§ **Activity**: Reproduce the full listing that follows, matching it exactly.

§ **Source material**:
Start of Block

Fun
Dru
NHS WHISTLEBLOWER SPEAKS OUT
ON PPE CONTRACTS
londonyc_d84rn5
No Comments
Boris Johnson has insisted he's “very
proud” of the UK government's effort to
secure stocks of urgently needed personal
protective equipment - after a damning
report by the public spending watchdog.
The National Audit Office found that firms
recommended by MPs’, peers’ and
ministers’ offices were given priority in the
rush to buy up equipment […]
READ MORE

End of Block

§ **Task result**:
Fun
Dru
NHS WHISTLEBLOWER SPEAKS OUT
ON PPE CONTRACTS
londonyc_d84rn5
No Comments
Boris Johnson has insisted he's “very
proud” of the UK government's effort to
secure stocks of urgently needed personal
protective equipment - after a damning
report by the public spending watchdog.
The National Audit Office found that firms
recommended by MPs’, peers’ and
ministers’ offices were given priority in the
rush to buy up equipment […]
READ MORE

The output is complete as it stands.